Introducción
Una fábula moral de los hermanos Grimm, con Dios como personaje, sobre la hospitalidad, la generosidad y la codicia. En tiempos en que «Dios Nuestro Señor andaba aún por la Tierra», le sorprende la noche y busca albergue entre dos casas enfrentadas: la grande y hermosa de un rico, y la pequeña y pobre de un humilde. Llama primero a la del rico, que, viéndolo mal vestido, lo despide con desprecio: sus habitaciones están «llenas de plantas y semillas». El pobre, en cambio, lo acoge de inmediato, y él y su mujer le ceden su propia cama y lo agasajan con lo poco que tienen —patatas y leche de cabra— de buen grado.

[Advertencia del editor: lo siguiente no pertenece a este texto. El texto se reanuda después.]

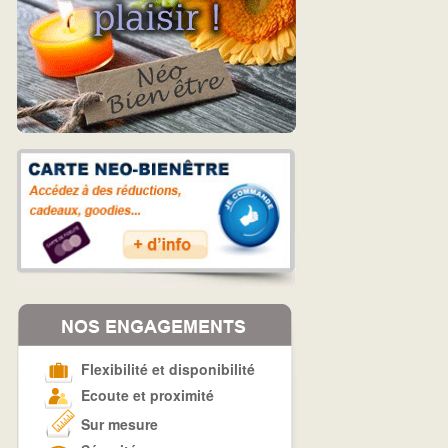
Flexibilité et disponibilité
Ecoute et proximité
Sur mesure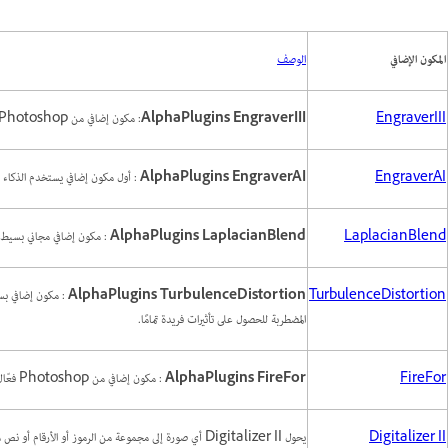
المكون الإضافي
الوصف
EngraverIII
AlphaPlugins EngraverIII
: مكون إضافي من Photoshop يمنحك القدرة على إنشاء نقوش معقدة وجميلة تبدو كأنها مرسومة باليد ببضع نقرات فقط.
EngraverAI
AlphaPlugins EngraverAI
: أول مكون إضافي يستخدم الذكاء 
LaplacianBlend
AlphaPlugins LaplacianBlend
: مكون إضافي مجاني بسيط يت
AlphaPlugins TurbulenceDistortion
TurbulenceDistortion
المضطربة للحصول على تأثيرات فريدة تمامًا.
FireFor
AlphaPlugins FireFor
: مكون إضافي من Photoshop فعّال ومفيد يعمل على إنشاء النار والحرائق والدخان وغيرها من الظواهر الطبيعية.
Digitalizer II
يحول Digitalizer II أي صورة إلى مجموعة من الرموز أو الأرقام أو نص مفيد.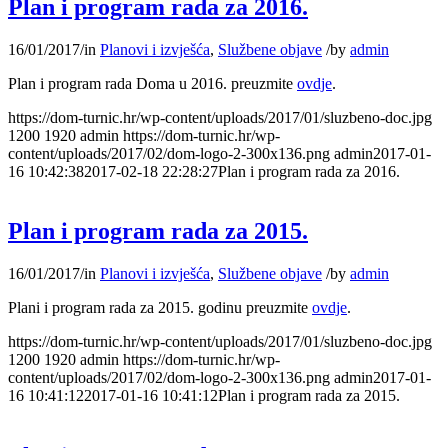
Plan i program rada za 2016.
16/01/2017
/
in
Planovi i izvješća
,
Službene objave
/
by
admin
Plan i program rada Doma u 2016. preuzmite
ovdje
.
https://dom-turnic.hr/wp-content/uploads/2017/01/sluzbeno-doc.jpg
1200
1920
admin
https://dom-turnic.hr/wp-
content/uploads/2017/02/dom-logo-2-300x136.png
admin
2017-01-
16 10:42:38
2017-02-18 22:28:27
Plan i program rada za 2016.
Plan i program rada za 2015.
16/01/2017
/
in
Planovi i izvješća
,
Službene objave
/
by
admin
Plani i program rada za 2015. godinu preuzmite
ovdje
.
https://dom-turnic.hr/wp-content/uploads/2017/01/sluzbeno-doc.jpg
1200
1920
admin
https://dom-turnic.hr/wp-
content/uploads/2017/02/dom-logo-2-300x136.png
admin
2017-01-
16 10:41:12
2017-01-16 10:41:12
Plan i program rada za 2015.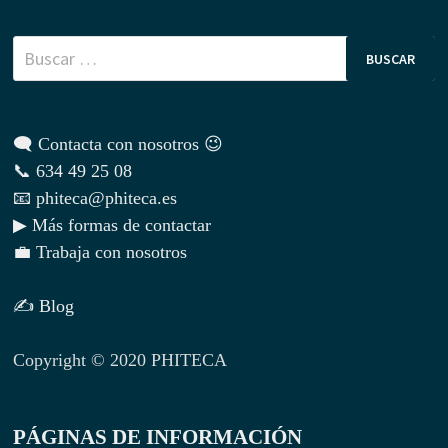
Buscar:
🗨 Contacta con nosotros 😉
📞 634 49 25 08
📧 phiteca@phiteca.es
▶ Más formas de contactar
💼 Trabaja con nosotros
✍ Blog
Copyright © 2020 PHITECA
PÁGINAS DE INFORMACIÓN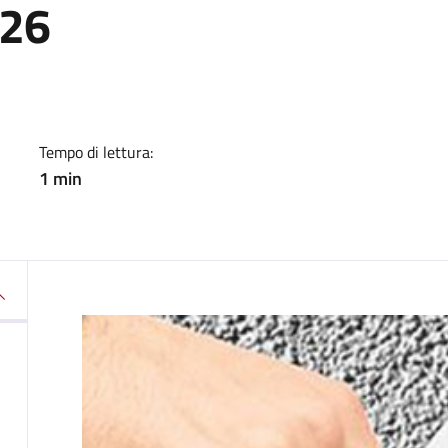
026
a
Tempo di lettura:
1 min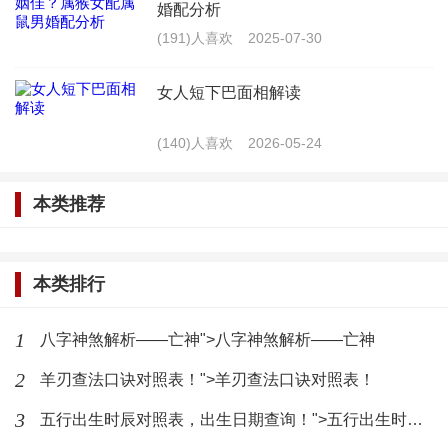
婚配分析
风水学是一门深奥的学问，帝旺宫位虽吉，但需
(191)人喜欢
2025-07-30
谨慎处理。通过合理的布局和调整，我们可以避免柱
女人短下巴面相解读
中见帝旺宫位反凶，从而创造一个和谐、吉利的居住
环境。
(140)人喜欢
2026-05-24
最新文章
本类推荐
八字排盘十年大运：十年大运对照
表详解
本类排行
(5325)人喜欢
2024-10-03
解读八字偏强及其对财运的影响
1
八字神煞解析——亡神">八字神煞解析——亡神
2
羊刃查法口诀对照表！">羊刃查法口诀对照表！
(2700)人喜欢
2024-10-03
3
五行出生时辰对照表，出生日期查询！">五行出生时辰对照表，出生日期查询！
涧下水命与哪些命相配？生命线短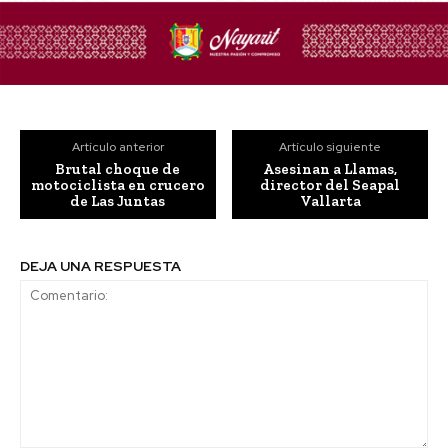
Artículo anterior
Artículo siguiente
Brutal choque de
Asesinan a Llamas,
motociclista en crucero
director del Seapal
de Las Juntas
Vallarta
DEJA UNA RESPUESTA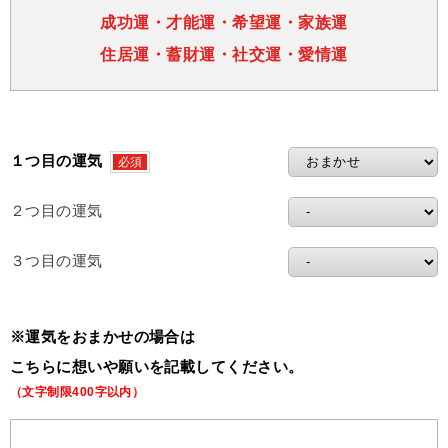
成功運・才能運・希望運・家族運
住居運・蓄財運・社交運・愛情運
１つ目の運気
必須
２つ目の運気
３つ目の運気
※運気をおまかせの場合は
こちらに想いや願いを記載してください。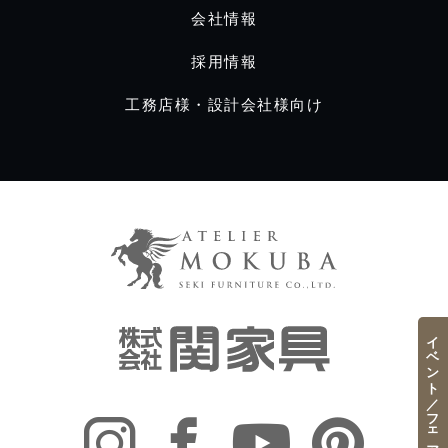
会社情報
採用情報
工務店様・設計会社様向け
イベント／フェア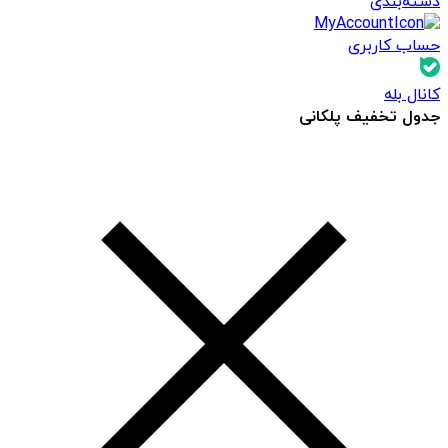
دسته‌بندی
حساب کاربری
کانال بله
جدول تخفیف پلکانی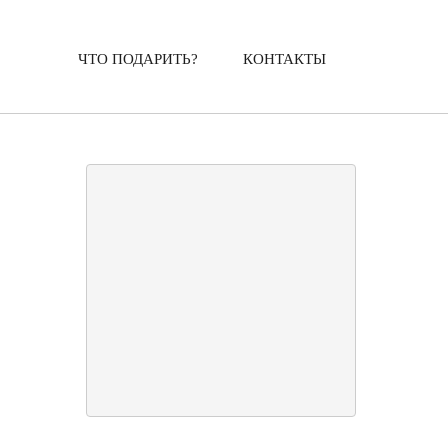
ЧТО ПОДАРИТЬ?
КОНТАКТЫ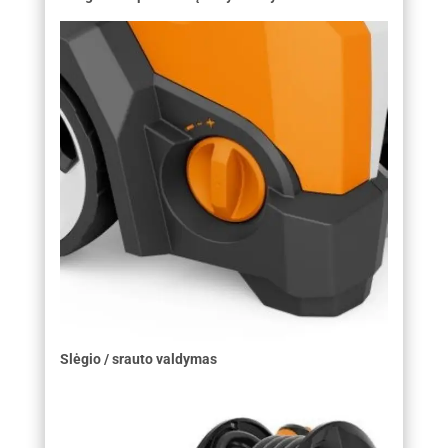
Slėgio / srauto valdymas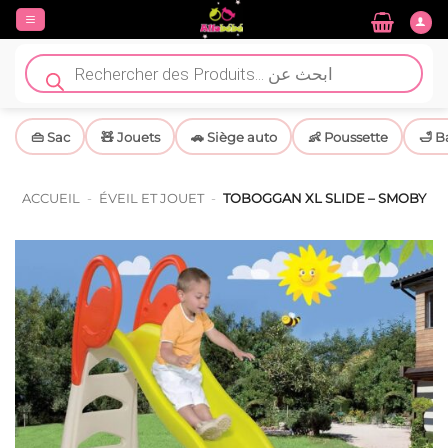
Passer
au
contenu
Recherche
de
produits
👜 Sac
🧸 Jouets
🚗 Siège auto
👶 Poussette
🛁 B
ACCUEIL
-
ÉVEIL ET JOUET
-
TOBOGGAN XL SLIDE – SMOBY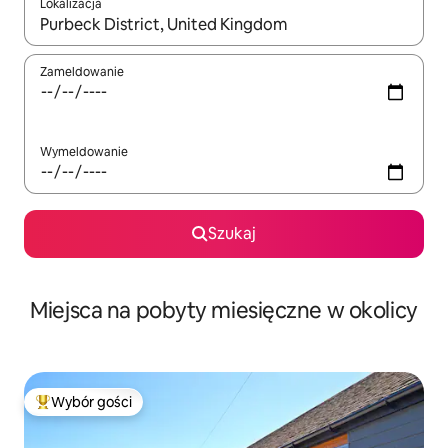
Lokalizacja
Gdy wyniki będą dostępne, możesz poruszać się po nich za pom
Zameldowanie
Wymeldowanie
Szukaj
Miejsca na pobyty miesięczne w okolicy
Wybór gości
Najpopularniejsze z kategorii Wybór gości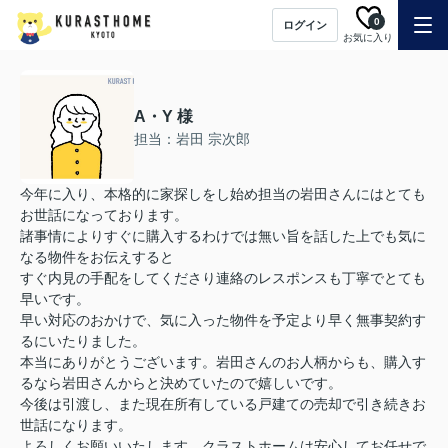
0
ログイン
お気に入り
A・Y 様
担当：岩田 宗次郎
今年に入り、本格的に家探しをし始め担当の岩田さんにはとても
お世話になっております。
諸事情によりすぐに購入するわけでは無い旨を話した上でも気に
なる物件をお伝えすると
すぐ内見の手配をしてくださり連絡のレスポンスも丁寧でとても
早いです。
早い対応のおかけで、気に入った物件を予定より早く無事契約す
るにいたりました。
本当にありがとうございます。岩田さんのお人柄からも、購入す
るなら岩田さんからと決めていたので嬉しいです。
今後は引渡し、また現在所有している戸建ての売却で引き続きお
世話になります。
よろしくお願いいたします。クラストホームは安心してお任せで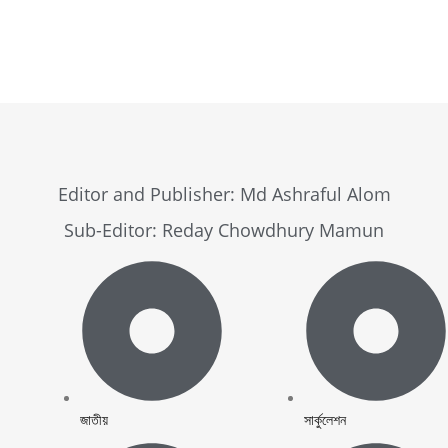
Browse Now
Editor and Publisher: Md Ashraful Alom
Sub-Editor: Reday Chowdhury Mamun
জাতীয়
সার্কুলেশন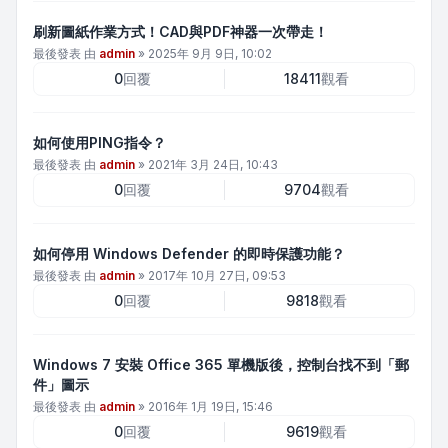
刷新圖紙作業方式！CAD與PDF神器一次帶走！
最後發表 由
admin
»
2025年 9月 9日, 10:02
0
回覆
18411
觀看
如何使用PING指令？
最後發表 由
admin
»
2021年 3月 24日, 10:43
0
回覆
9704
觀看
如何停用 Windows Defender 的即時保護功能？
最後發表 由
admin
»
2017年 10月 27日, 09:53
0
回覆
9818
觀看
Windows 7 安裝 Office 365 單機版後，控制台找不到「郵
件」圖示
最後發表 由
admin
»
2016年 1月 19日, 15:46
0
回覆
9619
觀看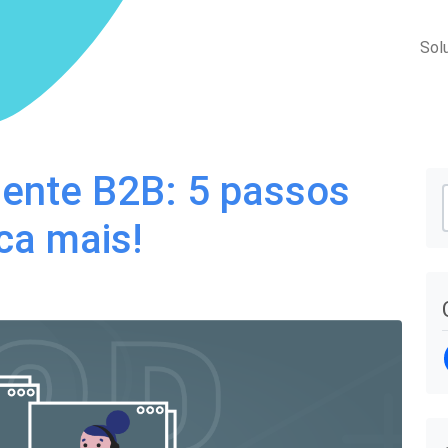
Sol
iente B2B: 5 passos
ca mais!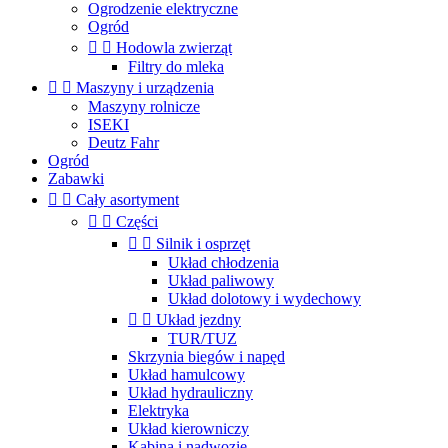
Ogrodzenie elektryczne
Ogród


Hodowla zwierząt
Filtry do mleka


Maszyny i urządzenia
Maszyny rolnicze
ISEKI
Deutz Fahr
Ogród
Zabawki


Cały asortyment


Części


Silnik i osprzęt
Układ chłodzenia
Układ paliwowy
Układ dolotowy i wydechowy


Układ jezdny
TUR/TUZ
Skrzynia biegów i napęd
Układ hamulcowy
Układ hydrauliczny
Elektryka
Układ kierowniczy
Kabina i nadwozie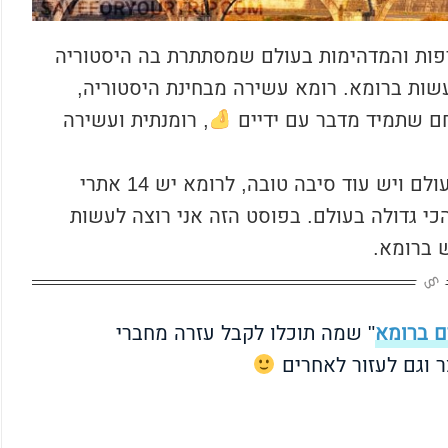
יפות והמדהימות בעולם שמסתתרת בה היסטוריה
שות ברומא. רומא עשירה מבחינת היסטוריה,
חם שתמיד מדבר עם ידיים
, רומנתית ועשירה
בנוסף רומא היא אחת מהערים הכי מתויירות בעולם ויש עוד סיבה טובה, לרומא יש 14 אתרי
 הכמות הכי גדולה בעולם. בפוסט הזה אני רוצה לעשות
 ברומא.
ם ברומא
" שמה תוכלו לקבל עזרה מחברי
ר וגם לעזור לאחרים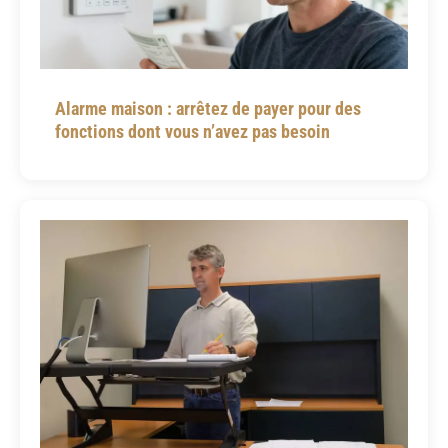
Alarme maison : arrêtez de payer pour des
fonctions dont vous n’avez pas besoin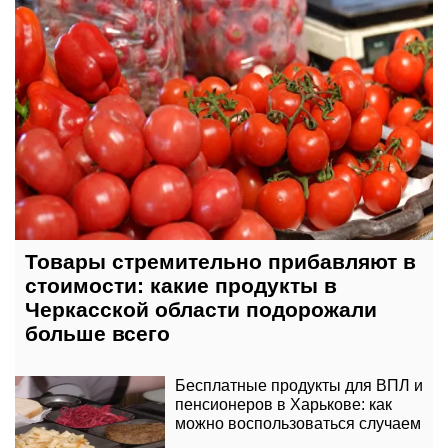
Товары стремительно прибавляют в
стоимости: какие продукты в
Черкасской области подорожали
больше всего
Бесплатные продукты для ВПЛ и
пенсионеров в Харькове: как
можно воспользоваться случаем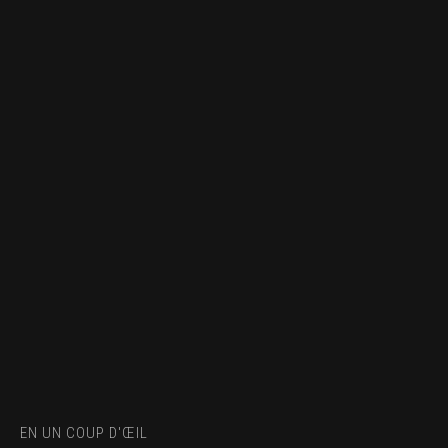
EN UN COUP D'ŒIL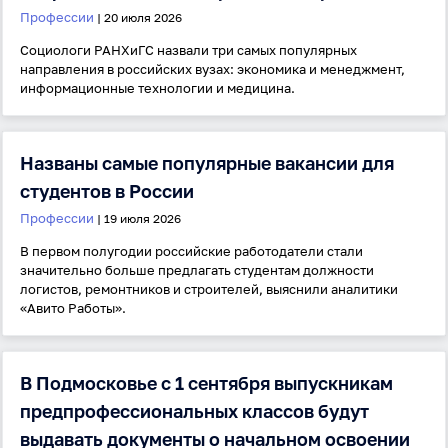
Профессии
| 20 июля 2026
Социологи РАНХиГС назвали три самых популярных
направления в российских вузах: экономика и менеджмент,
информационные технологии и медицина.
Названы самые популярные вакансии для
студентов в России
Профессии
| 19 июля 2026
В первом полугодии российские работодатели стали
значительно больше предлагать студентам должности
логистов, ремонтников и строителей, выяснили аналитики
«Авито Работы».
В Подмосковье с 1 сентября выпускникам
предпрофессиональных классов будут
выдавать документы о начальном освоении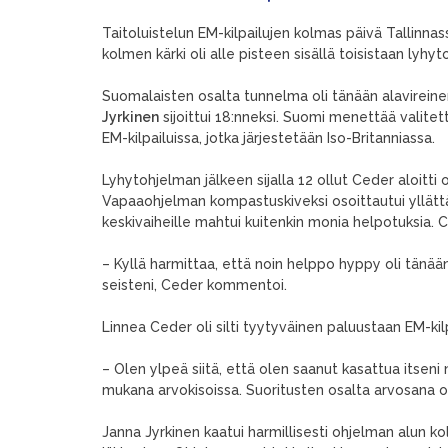
Taitoluistelun EM-kilpailujen kolmas päivä Tallinnas
kolmen kärki oli alle pisteen sisällä toisistaan lyhy
Suomalaisten osalta tunnelma oli tänään alavirein
Jyrkinen
sijoittui 18:nneksi. Suomi menettää valite
EM-kilpailuissa, jotka järjestetään Iso-Britanniassa.
Lyhytohjelman jälkeen sijalla 12 ollut Ceder aloitti 
Vapaaohjelman kompastuskiveksi osoittautui yllätt
keskivaiheille mahtui kuitenkin monia helpotuksia. 
– Kyllä harmittaa, että noin helppo hyppy oli tänää
seisteni, Ceder kommentoi.
Linnea Ceder oli silti tyytyväinen paluustaan EM-kil
– Olen ylpeä siitä, että olen saanut kasattua itseni
mukana arvokisoissa. Suoritusten osalta arvosana
Janna Jyrkinen kaatui harmillisesti ohjelman alun k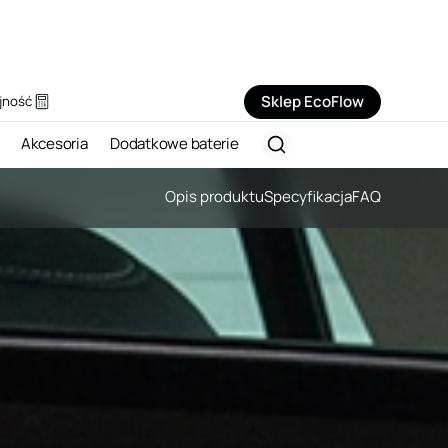
Sklep EcoFlow
jność
Akcesoria
Dodatkowe baterie
Opis produktu
Specyfikacja
FAQ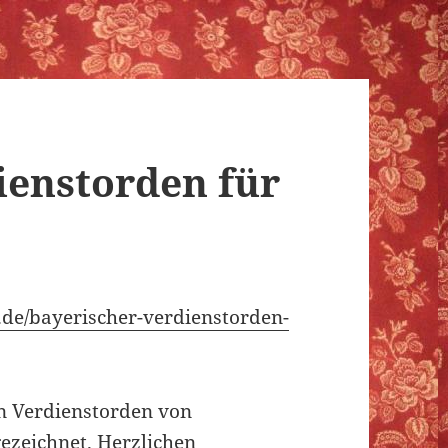
ienstorden für
de/bayerischer-verdienstorden-
n Verdienstorden von
ezeichnet. Herzlichen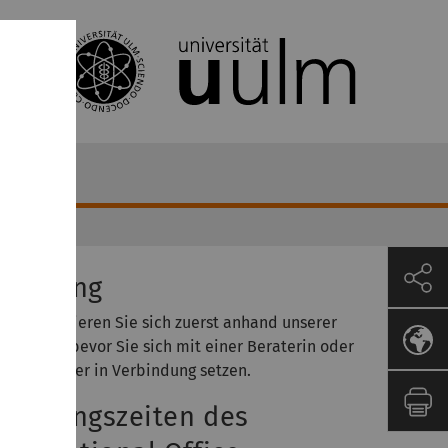
eratung
tte informieren Sie sich zuerst anhand unserer
ebseiten, bevor Sie sich mit einer Beraterin oder
inem Berater in Verbindung setzen.
eratungszeiten des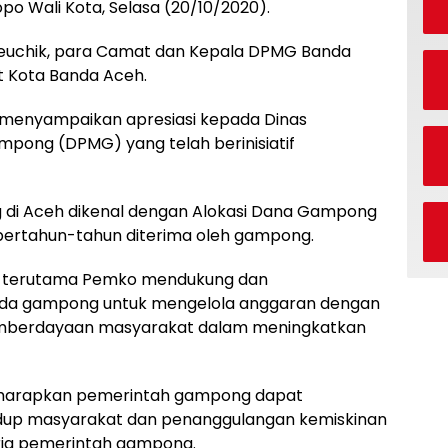
opo Wali Kota, Selasa (20/10/2020).
ruh keuchik, para Camat dan Kepala DPMG Banda
at Kota Banda Aceh.
 menyampaikan apresiasi kepada Dinas
ong (DPMG) yang telah berinisiatif
g di Aceh dikenal dengan Alokasi Dana Gampong
bertahun-tahun diterima oleh gampong.
ah, terutama Pemko mendukung dan
a gampong untuk mengelola anggaran dengan
mberdayaan masyarakat dalam meningkatkan
 diharapkan pemerintah gampong dapat
idup masyarakat dan penanggulangan kemiskinan
rja pemerintah gampong.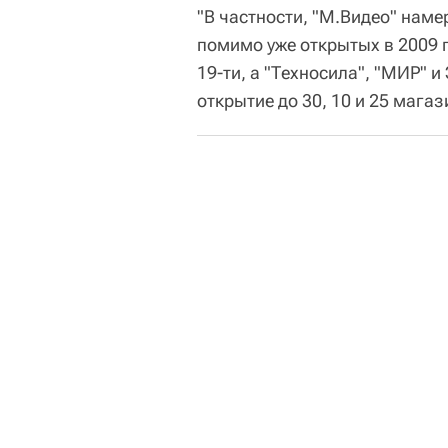
"В частности, "М.Видео" наме
помимо уже открытых в 2009 
19-ти, а "Техносила", "МИР" 
открытие до 30, 10 и 25 магаз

Al partir, agradecido, Dios concede al pobre tres deseos. Este pide lo esencial: la salvación eterna, salud y pan mientras vivan; y, animado, una casa nueva. Dios transforma la choza en una hermosa casa de tejas rojas y se marcha bendiciéndolos. Cuando el rico descubre el prodigio, se arranca los pelos de rabia y corre a caballo tras Dios para pedir también sus tres deseos, que le son concedidos pese a la advertencia de que «sería por su mal».
Pero la avaricia y el mal humor lo pierden: enfurecido con su caballo, desea que se rompa el pescuezo, y el animal cae muerto; cargando la silla al hombro bajo el sol, y celoso de su mujer que descansa en casa, desea que ella quede pegada a la silla; y ha de gastar el tercer y último deseo en liberarla. Así, no saca «más que malos humores, fatigas, insultos y un caballo perdido», mientras los pobres «vivieron contentos y tranquilos hasta su fin». «El pobre y el rico» es una fábula clara y sabrosa sobre la generosidad recompensada y la codicia castigada.